Direct scantling assessment of propeller blades

• The evaluation of the propeller strength still relies on simplified methods, basically considering the blade as a cantilever beam.
• A direct scantling assessment procedure for propeller blades is proposed in this paper, based on coupled CFD and FEM analyses.
• Loads acting on a blade are variable in the blade revolution and in different operating conditions.
• Governing limit states are identified and the influence of fatigue phenomena is duly considered.
• The fatigue assessment could reduce the safety factors in propeller scantling and allows improving the quality of propeller design.

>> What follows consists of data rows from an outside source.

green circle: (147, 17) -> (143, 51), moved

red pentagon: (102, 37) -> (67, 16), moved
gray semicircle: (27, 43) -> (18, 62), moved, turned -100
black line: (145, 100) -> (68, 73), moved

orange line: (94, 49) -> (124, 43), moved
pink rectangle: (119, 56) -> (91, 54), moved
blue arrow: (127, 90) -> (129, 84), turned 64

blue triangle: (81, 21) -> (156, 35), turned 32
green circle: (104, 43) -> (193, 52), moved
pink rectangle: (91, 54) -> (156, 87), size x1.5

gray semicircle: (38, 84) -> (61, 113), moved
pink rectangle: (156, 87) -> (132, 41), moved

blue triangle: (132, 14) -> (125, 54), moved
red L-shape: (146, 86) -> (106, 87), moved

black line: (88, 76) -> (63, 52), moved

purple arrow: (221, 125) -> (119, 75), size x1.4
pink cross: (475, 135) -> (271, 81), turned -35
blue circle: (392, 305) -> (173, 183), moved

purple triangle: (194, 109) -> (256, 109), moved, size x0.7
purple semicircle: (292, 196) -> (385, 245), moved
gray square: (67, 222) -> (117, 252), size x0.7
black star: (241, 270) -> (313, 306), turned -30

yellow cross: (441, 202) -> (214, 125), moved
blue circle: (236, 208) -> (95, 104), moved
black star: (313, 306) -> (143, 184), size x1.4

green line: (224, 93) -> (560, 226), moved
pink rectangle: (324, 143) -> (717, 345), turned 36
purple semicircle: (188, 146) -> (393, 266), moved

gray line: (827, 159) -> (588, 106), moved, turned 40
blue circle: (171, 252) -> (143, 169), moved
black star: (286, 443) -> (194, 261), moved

Traditionally, propeller design has been focused on all activities necessary to obtain a propeller featuring a high efficiency, avoiding erosive cavitation for given operating conditions and having adequate structural strength. In recent years, more and more challenging requirements have been imposed, such as the reduction of radiated noise and pressures pulses, requiring more precise analyses and methods in the optimization of the propeller performance. On the other hand, the evaluation of the propeller strength still relies on simplified methods, which basically consider the blade as a cantilever beam subjected to characteristic static forces. Since the loads acting on a blade are variable in the blade revolution and in different operating conditions throughout the ship life, a procedure to account for the influence of fatigue phenomena is proposed. The fatigue assessment could reduce the safety factor in the propeller scantling rules and allow improving the quality of propeller design (e.g. obtaining higher efficiency, margin on cavitation phenomena, less noise).